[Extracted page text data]
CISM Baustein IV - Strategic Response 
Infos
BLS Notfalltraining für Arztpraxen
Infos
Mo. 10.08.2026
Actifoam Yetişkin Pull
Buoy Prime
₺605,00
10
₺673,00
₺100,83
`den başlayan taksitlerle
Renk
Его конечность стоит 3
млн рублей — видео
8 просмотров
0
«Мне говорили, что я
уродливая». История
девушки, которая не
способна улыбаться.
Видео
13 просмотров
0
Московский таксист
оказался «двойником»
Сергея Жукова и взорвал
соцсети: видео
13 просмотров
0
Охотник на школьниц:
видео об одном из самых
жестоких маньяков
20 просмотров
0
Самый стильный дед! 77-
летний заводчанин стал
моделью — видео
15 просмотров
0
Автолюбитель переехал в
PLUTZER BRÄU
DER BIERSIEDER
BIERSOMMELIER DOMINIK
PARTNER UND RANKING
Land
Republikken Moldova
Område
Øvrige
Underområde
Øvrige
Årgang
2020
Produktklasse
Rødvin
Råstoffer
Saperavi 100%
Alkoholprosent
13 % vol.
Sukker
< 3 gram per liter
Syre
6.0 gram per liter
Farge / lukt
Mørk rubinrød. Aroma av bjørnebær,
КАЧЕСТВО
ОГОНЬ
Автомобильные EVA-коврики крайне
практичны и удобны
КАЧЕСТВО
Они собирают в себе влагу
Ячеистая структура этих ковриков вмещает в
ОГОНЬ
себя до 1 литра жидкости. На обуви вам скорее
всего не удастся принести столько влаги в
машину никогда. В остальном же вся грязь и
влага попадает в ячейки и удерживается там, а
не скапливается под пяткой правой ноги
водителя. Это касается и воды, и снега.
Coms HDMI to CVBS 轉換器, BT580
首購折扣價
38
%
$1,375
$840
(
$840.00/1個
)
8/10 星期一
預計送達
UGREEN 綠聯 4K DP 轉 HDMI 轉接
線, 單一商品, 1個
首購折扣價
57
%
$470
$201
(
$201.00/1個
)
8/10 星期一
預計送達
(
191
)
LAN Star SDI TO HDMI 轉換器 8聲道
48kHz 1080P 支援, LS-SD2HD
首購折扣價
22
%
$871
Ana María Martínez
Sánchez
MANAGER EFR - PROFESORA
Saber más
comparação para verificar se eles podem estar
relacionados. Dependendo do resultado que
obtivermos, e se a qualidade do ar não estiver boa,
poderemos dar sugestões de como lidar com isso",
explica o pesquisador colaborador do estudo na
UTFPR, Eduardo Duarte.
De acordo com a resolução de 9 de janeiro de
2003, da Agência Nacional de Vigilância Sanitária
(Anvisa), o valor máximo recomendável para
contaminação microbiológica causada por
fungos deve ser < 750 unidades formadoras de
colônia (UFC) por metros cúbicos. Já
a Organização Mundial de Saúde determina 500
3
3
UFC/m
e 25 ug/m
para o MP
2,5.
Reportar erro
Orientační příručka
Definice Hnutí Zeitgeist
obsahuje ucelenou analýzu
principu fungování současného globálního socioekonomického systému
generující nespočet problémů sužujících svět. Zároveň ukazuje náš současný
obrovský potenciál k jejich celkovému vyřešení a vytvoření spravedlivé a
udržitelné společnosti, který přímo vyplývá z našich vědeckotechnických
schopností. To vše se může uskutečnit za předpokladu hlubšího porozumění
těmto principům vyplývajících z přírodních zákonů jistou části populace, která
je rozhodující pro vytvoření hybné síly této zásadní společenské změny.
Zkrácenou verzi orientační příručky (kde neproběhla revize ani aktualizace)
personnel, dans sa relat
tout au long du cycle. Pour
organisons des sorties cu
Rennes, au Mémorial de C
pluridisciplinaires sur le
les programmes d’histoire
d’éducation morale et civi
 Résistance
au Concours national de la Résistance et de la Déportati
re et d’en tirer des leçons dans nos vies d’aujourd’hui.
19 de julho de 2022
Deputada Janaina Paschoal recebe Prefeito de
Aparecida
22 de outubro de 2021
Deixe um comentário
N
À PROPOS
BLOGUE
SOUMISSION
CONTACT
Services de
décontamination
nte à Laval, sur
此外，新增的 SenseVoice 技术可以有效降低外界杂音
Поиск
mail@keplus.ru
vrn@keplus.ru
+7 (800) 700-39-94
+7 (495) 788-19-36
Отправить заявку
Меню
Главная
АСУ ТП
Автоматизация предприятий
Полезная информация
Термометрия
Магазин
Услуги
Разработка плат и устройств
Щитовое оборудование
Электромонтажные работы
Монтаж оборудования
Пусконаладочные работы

- [DESCRIPTION OF THE TASK] In the entries above, count each line with "HDMI"; reply with the total only.

- [SOLUTION FOR THIS EXERCISE] 3